● WHAT YOU WILL DO
Retype all the data word for word.

● DATA SHOWN
※ ※ ※
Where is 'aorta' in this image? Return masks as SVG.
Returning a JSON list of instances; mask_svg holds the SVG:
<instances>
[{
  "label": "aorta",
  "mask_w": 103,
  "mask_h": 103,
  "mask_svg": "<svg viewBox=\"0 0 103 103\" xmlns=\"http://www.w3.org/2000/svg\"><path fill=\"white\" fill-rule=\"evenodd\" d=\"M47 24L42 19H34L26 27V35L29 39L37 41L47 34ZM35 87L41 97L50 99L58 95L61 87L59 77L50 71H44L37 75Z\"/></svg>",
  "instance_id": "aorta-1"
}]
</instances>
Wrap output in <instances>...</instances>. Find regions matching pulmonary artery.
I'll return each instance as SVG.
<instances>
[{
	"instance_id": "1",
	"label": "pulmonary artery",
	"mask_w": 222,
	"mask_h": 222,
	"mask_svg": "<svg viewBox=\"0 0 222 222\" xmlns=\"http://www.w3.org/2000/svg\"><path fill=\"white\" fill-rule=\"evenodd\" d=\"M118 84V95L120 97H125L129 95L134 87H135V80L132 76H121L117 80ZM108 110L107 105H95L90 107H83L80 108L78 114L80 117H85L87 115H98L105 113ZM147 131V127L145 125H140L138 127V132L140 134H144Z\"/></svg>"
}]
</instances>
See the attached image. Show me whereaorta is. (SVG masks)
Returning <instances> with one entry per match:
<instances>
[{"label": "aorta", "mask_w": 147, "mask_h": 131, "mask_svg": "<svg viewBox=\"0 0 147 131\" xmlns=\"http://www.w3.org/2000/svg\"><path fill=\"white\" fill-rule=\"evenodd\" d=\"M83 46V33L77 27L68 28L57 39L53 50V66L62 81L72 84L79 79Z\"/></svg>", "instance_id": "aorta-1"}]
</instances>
※ ※ ※
● FINAL ANSWER
Where is 'aorta' in this image? Return masks as SVG.
Returning a JSON list of instances; mask_svg holds the SVG:
<instances>
[{
  "label": "aorta",
  "mask_w": 103,
  "mask_h": 103,
  "mask_svg": "<svg viewBox=\"0 0 103 103\" xmlns=\"http://www.w3.org/2000/svg\"><path fill=\"white\" fill-rule=\"evenodd\" d=\"M47 24L42 19H34L26 27V35L29 39L37 41L47 34ZM35 87L41 97L50 99L58 95L61 87L59 77L50 71H44L37 75Z\"/></svg>",
  "instance_id": "aorta-1"
}]
</instances>
Wrap output in <instances>...</instances>. Find regions matching pulmonary artery.
I'll return each instance as SVG.
<instances>
[{
	"instance_id": "1",
	"label": "pulmonary artery",
	"mask_w": 222,
	"mask_h": 222,
	"mask_svg": "<svg viewBox=\"0 0 222 222\" xmlns=\"http://www.w3.org/2000/svg\"><path fill=\"white\" fill-rule=\"evenodd\" d=\"M118 84V95L120 97H125L129 95L134 87H135V80L132 76H121L117 80ZM108 110L107 105H95L90 107H83L80 108L78 114L80 117H85L87 115H98L105 113ZM147 131V127L145 125H140L138 127V132L140 134H144Z\"/></svg>"
}]
</instances>
See the attached image. Show me whereaorta is. (SVG masks)
Returning <instances> with one entry per match:
<instances>
[{"label": "aorta", "mask_w": 147, "mask_h": 131, "mask_svg": "<svg viewBox=\"0 0 147 131\" xmlns=\"http://www.w3.org/2000/svg\"><path fill=\"white\" fill-rule=\"evenodd\" d=\"M83 46V33L77 27L68 28L57 39L53 50V66L62 81L72 84L79 79Z\"/></svg>", "instance_id": "aorta-1"}]
</instances>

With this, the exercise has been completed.